[Page-level text extractions]
···
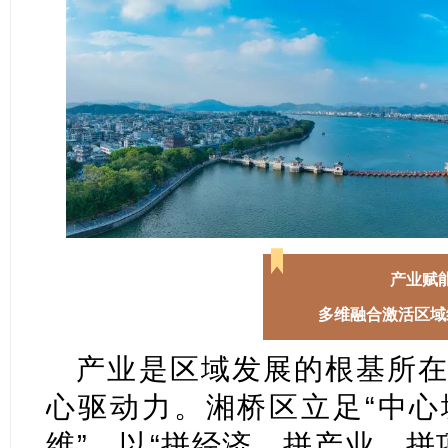
产业赋
多维融合激活区域
产业是区域发展的根基所在
心驱动力。湘桥区立足“中心
维”，以“拼经济、拼产业、拼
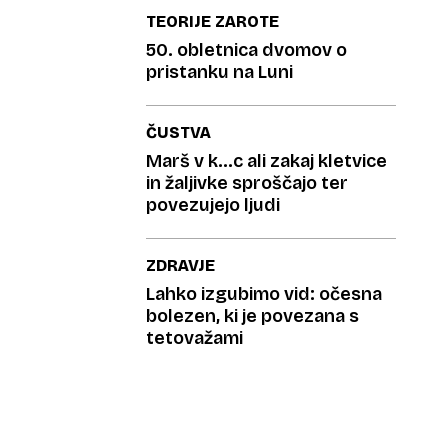
TEORIJE ZAROTE
50. obletnica dvomov o
pristanku na Luni
ČUSTVA
Marš v k...c ali zakaj kletvice
in žaljivke sproščajo ter
povezujejo ljudi
ZDRAVJE
Lahko izgubimo vid: očesna
bolezen, ki je povezana s
tetovažami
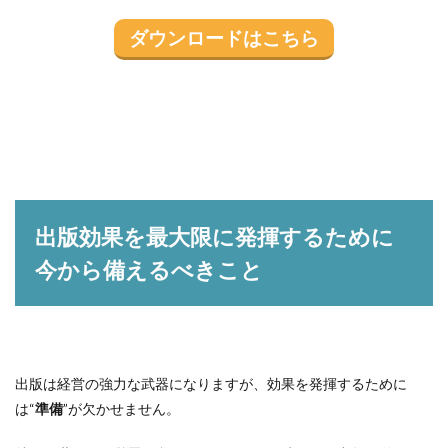
ダウンロードはこちら
出版効果を最大限に発揮するために
今から備えるべきこと
出版は経営の強力な武器になりますが、効果を発揮するために
は“
準備
”が欠かせません。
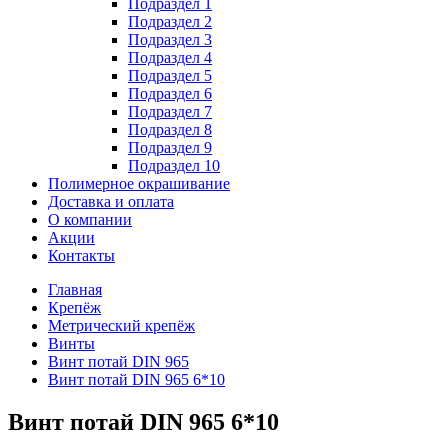
Подраздел 1
Подраздел 2
Подраздел 3
Подраздел 4
Подраздел 5
Подраздел 6
Подраздел 7
Подраздел 8
Подраздел 9
Подраздел 10
Полимерное окрашивание
Доставка и оплата
О компании
Акции
Контакты
Главная
Крепёж
Метрический крепёж
Винты
Винт потай DIN 965
Винт потай DIN 965 6*10
Винт потай DIN 965 6*10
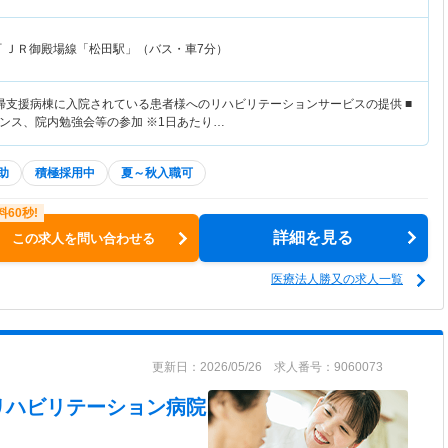
町
ＪＲ御殿場線「松田駅」（バス・車7分）
帰支援病棟に入院されている患者様へのリハビリテーションサービスの提供 ■
ンス、院内勉強会等の参加 ※1日あたり…
助
積極採用中
夏～秋入職可
詳細を見る
この求人を問い合わせる
医療法人勝又の求人一覧
更新日：2026/05/26 求人番号：9060073
リハビリテーション病院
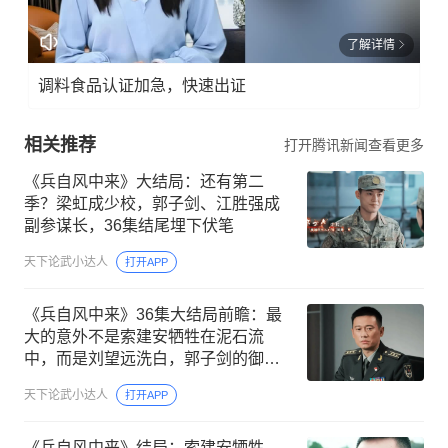
了解详情
调料食品认证加急，快速出证
相关推荐
打开腾讯新闻查看更多
《兵自风中来》大结局：还有第二
季？梁虹成少校，郭子剑、江胜强成
副参谋长，36集结尾埋下伏笔
天下论武小达人
打开APP
《兵自风中来》36集大结局前瞻：最
大的意外不是索建安牺牲在泥石流
中，而是刘望远洗白，郭子剑的御风
营再度败了
天下论武小达人
打开APP
《兵自风中来》结局：索建安牺牲，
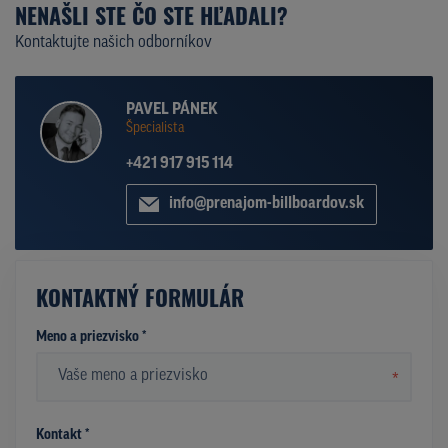
NENAŠLI STE ČO STE HĽADALI?
Kontaktujte našich odborníkov
PAVEL PÁNEK
Špecialista
+421 917 915 114
info@prenajom-billboardov.sk
KONTAKTNÝ FORMULÁR
Meno a priezvisko *
*
Kontakt *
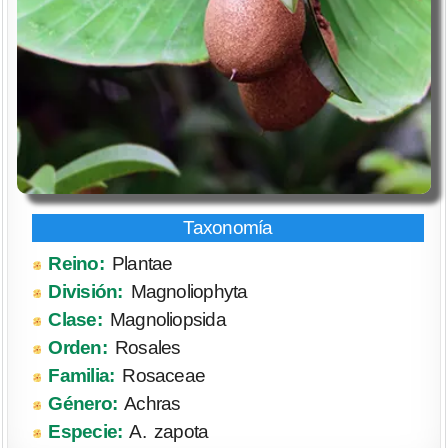
Reino:
Plantae
División:
Magnoliophyta
Clase:
Magnoliopsida
Orden:
Rosales
Familia:
Rosaceae
Género:
Achras
Especie:
A. zapota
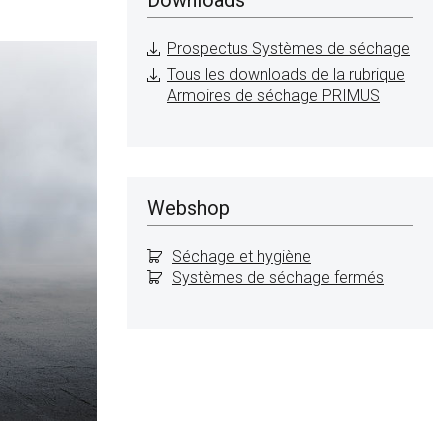
Prospectus Systèmes de séchage
Tous les downloads de la rubrique
Armoires de séchage PRIMUS
Webshop
Séchage et hygiène
Systèmes de séchage fermés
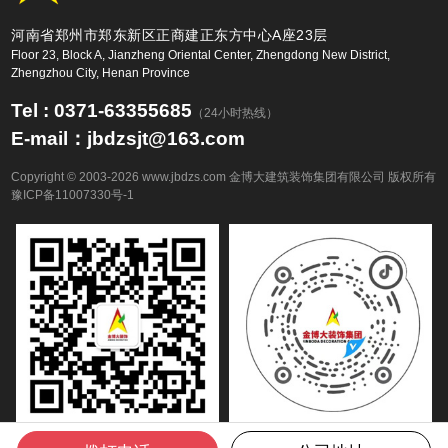
河南省郑州市郑东新区正商建正东方中心A座23层
Floor 23, Block A, Jianzheng Oriental Center, Zhengdong New District,
Zhengzhou City, Henan Province
Tel : 0371-63355685
（24小时热线）
E-mail：jbdzsjt@163.com
Copyright © 2003-2026 www.jbdzs.com 金博大建筑装饰集团有限公司 版权所有
豫ICP备11007330号-1
（扫码关注公众号）
（扫码关注抖音号）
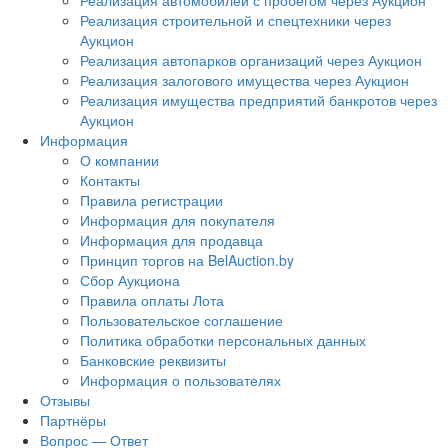
Реализация автомобилей с пробегом через Аукцион
Реализация строительной и спецтехники через
Аукцион
Реализация автопарков организаций через Аукцион
Реализация залогового имущества через Аукцион
Реализация имущества предприятий банкротов через
Аукцион
Информация
О компании
Контакты
Правила регистрации
Информация для покупателя
Информация для продавца
Принцип торгов на BelAuction.by
Сбор Аукциона
Правила оплаты Лота
Пользовательское соглашение
Политика обработки персональных данных
Банковские реквизиты
Информация о пользователях
Отзывы
Партнёры
Вопрос — Ответ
···
__DESCRIPTION OF THE TASK__
Images stay out, but the rest of the data above must be repeated exactly.

__EXERCISE OUTPUT__
产业赋
多维融合激活区域
产业是区域发展的根基所在
心驱动力。湘桥区立足“中心
维”，以“拼经济、拼产业、拼
TEORIJE ZAROTE
50. obletnica dvomov o
pristanku na Luni
ČUSTVA
Marš v k...c ali zakaj kletvice
in žaljivke sproščajo ter
povezujejo ljudi
ZDRAVJE
Lahko izgubimo vid: očesna
bolezen, ki je povezana s
tetovažami
ダウンロードはこちら
出版効果を最大限に発揮するために
今から備えるべきこと
出版は経営の強力な武器になりますが、効果を発揮するために
は“
準備
”が欠かせません。
Подраздел 1
Подраздел 2
Подраздел 3
Подраздел 4
Подраздел 5
Подраздел 6
Подраздел 7
Подраздел 8
Подраздел 9
Подраздел 10
Полимерное окрашивание
Доставка и оплата
О компании
Акции
Контакты
Главная
Крепёж
Метрический крепёж
Винты
Винт потай DIN 965
Винт потай DIN 965 6*10
Винт потай DIN 965 6*10
町
ＪＲ御殿場線「松田駅」（バス・車7分）
帰支援病棟に入院されている患者様へのリハビリテーションサービスの提供 ■
ンス、院内勉強会等の参加 ※1日あたり…
助
積極採用中
夏～秋入職可
詳細を見る
この求人を問い合わせる
医療法人勝又の求人一覧
更新日：2026/05/26 求人番号：9060073
リハビリテーション病院
了解详情
调料食品认证加急，快速出证
相关推荐
打开腾讯新闻查看更多
《兵自风中来》大结局：还有第二
季？梁虹成少校，郭子剑、江胜强成
副参谋长，36集结尾埋下伏笔
天下论武小达人
打开APP
《兵自风中来》36集大结局前瞻：最
大的意外不是索建安牺牲在泥石流
中，而是刘望远洗白，郭子剑的御风
营再度败了
天下论武小达人
打开APP
《兵自风中来》结局：索建安牺牲，
NENAŠLI STE ČO STE HĽADALI?
Kontaktujte našich odborníkov
PAVEL PÁNEK
Špecialista
+421 917 915 114
info@prenajom-billboardov.sk
KONTAKTNÝ FORMULÁR
Meno a priezvisko *
*
Kontakt *
Reino:
Plantae
División:
Magnoliophyta
Clase:
Magnoliopsida
Orden:
Rosales
Familia:
Rosaceae
Género:
Achras
Especie:
A. zapota
Prospectus Systèmes de séchage
Tous les downloads de la rubrique
Armoires de séchage PRIMUS
Webshop
Séchage et hygiène
Systèmes de séchage fermés
河南省郑州市郑东新区正商建正东方中心A座23层
Floor 23, Block A, Jianzheng Oriental Center, Zhengdong New District,
Zhengzhou City, Henan Province
Tel : 0371-63355685
（24小时热线）
E-mail：jbdzsjt@163.com
Copyright © 2003-2026 www.jbdzs.com 金博大建筑装饰集团有限公司 版权所有
豫ICP备11007330号-1
（扫码关注公众号）
（扫码关注抖音号）
Реализация автомобилей с пробегом через Аукцион
Реализация строительной и спецтехники через
Аукцион
Реализация автопарков организаций через Аукцион
Реализация залогового имущества через Аукцион
Реализация имущества предприятий банкротов через
Аукцион
Информация
О компании
Контакты
Правила регистрации
Информация для покупателя
Информация для продавца
Принцип торгов на BelAuction.by
Сбор Аукциона
Правила оплаты Лота
Пользовательское соглашение
Политика обработки персональных данных
Банковские реквизиты
Информация о пользователях
Отзывы
Партнёры
Вопрос — Ответ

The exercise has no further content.